** Extracted material follows **
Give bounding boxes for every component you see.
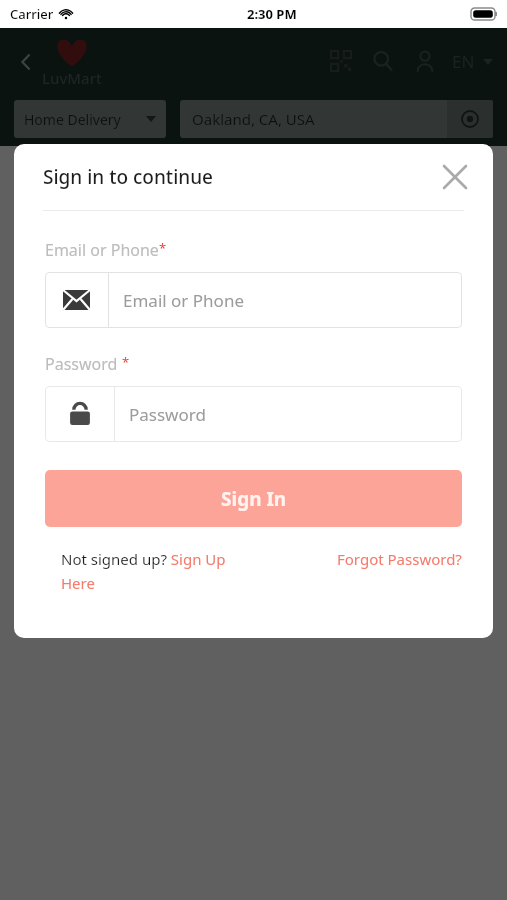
staticText: Password (45, 353, 122, 375)
staticText: Sign In (221, 486, 287, 512)
staticText: LuvBot (45, 374, 143, 415)
staticText: All (37, 247, 61, 273)
staticText: Oakland, CA, USA (192, 109, 447, 129)
button[interactable]: Map View (377, 247, 487, 273)
staticText: Sign in to continue (43, 164, 214, 190)
button[interactable]: Back (8, 44, 44, 80)
button[interactable]: Home Delivery (14, 100, 166, 138)
staticText: 30 min (188, 380, 234, 399)
staticText: PIZZA & SALADS (56, 415, 133, 429)
staticText: LuvMart (42, 68, 102, 88)
button[interactable]: Password (45, 386, 462, 442)
button[interactable]: Scan QR code (320, 40, 362, 82)
button[interactable]: LuvBot (14, 296, 493, 446)
button[interactable]: Forgot Password? (337, 549, 462, 569)
staticText: Carrier (10, 5, 54, 23)
staticText: 2:30 PM (247, 5, 297, 23)
button[interactable]: Close (433, 155, 477, 199)
staticText: Not signed up? Sign Up Here (61, 549, 236, 593)
staticText: * (122, 353, 130, 371)
staticText: Map View (400, 247, 487, 273)
button[interactable]: Email or Phone (45, 272, 462, 328)
staticText: EN (452, 50, 475, 73)
staticText: Email or Phone (123, 289, 244, 312)
button[interactable]: Oakland, CA, USA (180, 100, 493, 138)
button[interactable]: Use current location (447, 100, 493, 138)
staticText: Email or Phone (45, 239, 159, 261)
staticText: Password (129, 403, 206, 426)
button[interactable]: EN (446, 50, 499, 73)
staticText: Forgot Password? (337, 549, 462, 569)
staticText: * (159, 239, 167, 257)
button[interactable]: Not signed up? Sign Up Here (61, 549, 236, 593)
button[interactable]: Account (404, 40, 446, 82)
button[interactable]: Search (362, 40, 404, 82)
button[interactable]: Chat (406, 246, 486, 326)
button[interactable] (421, 172, 483, 234)
button[interactable]: Sign In (45, 470, 462, 527)
staticText: Home Delivery (24, 110, 121, 129)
** End of Extracted material **
= Problem statement =
Word for word, give the entries back in full; the pictures do not belong in the copy.

= Exercise answer =
Give bounding boxes for every component you see.
staticText: Password (45, 353, 122, 375)
staticText: Sign In (221, 486, 287, 512)
staticText: LuvBot (45, 374, 143, 415)
staticText: All (37, 247, 61, 273)
staticText: Oakland, CA, USA (192, 109, 447, 129)
button[interactable]: Map View (377, 247, 487, 273)
staticText: Sign in to continue (43, 164, 214, 190)
button[interactable]: Back (8, 44, 44, 80)
button[interactable]: Home Delivery (14, 100, 166, 138)
staticText: 30 min (188, 380, 234, 399)
staticText: PIZZA & SALADS (56, 415, 133, 429)
staticText: LuvMart (42, 68, 102, 88)
button[interactable]: Password (45, 386, 462, 442)
button[interactable]: Scan QR code (320, 40, 362, 82)
button[interactable]: LuvBot (14, 296, 493, 446)
button[interactable]: Forgot Password? (337, 549, 462, 569)
staticText: Carrier (10, 5, 54, 23)
staticText: 2:30 PM (247, 5, 297, 23)
button[interactable]: Close (433, 155, 477, 199)
staticText: Not signed up? Sign Up Here (61, 549, 236, 593)
staticText: * (122, 353, 130, 371)
staticText: Map View (400, 247, 487, 273)
button[interactable]: Email or Phone (45, 272, 462, 328)
staticText: EN (452, 50, 475, 73)
staticText: Email or Phone (123, 289, 244, 312)
button[interactable]: Oakland, CA, USA (180, 100, 493, 138)
button[interactable]: Use current location (447, 100, 493, 138)
staticText: Email or Phone (45, 239, 159, 261)
staticText: Password (129, 403, 206, 426)
button[interactable]: EN (446, 50, 499, 73)
staticText: Forgot Password? (337, 549, 462, 569)
staticText: * (159, 239, 167, 257)
button[interactable]: Not signed up? Sign Up Here (61, 549, 236, 593)
button[interactable]: Account (404, 40, 446, 82)
button[interactable]: Search (362, 40, 404, 82)
button[interactable]: Chat (406, 246, 486, 326)
button[interactable] (421, 172, 483, 234)
button[interactable]: Sign In (45, 470, 462, 527)
staticText: Home Delivery (24, 110, 121, 129)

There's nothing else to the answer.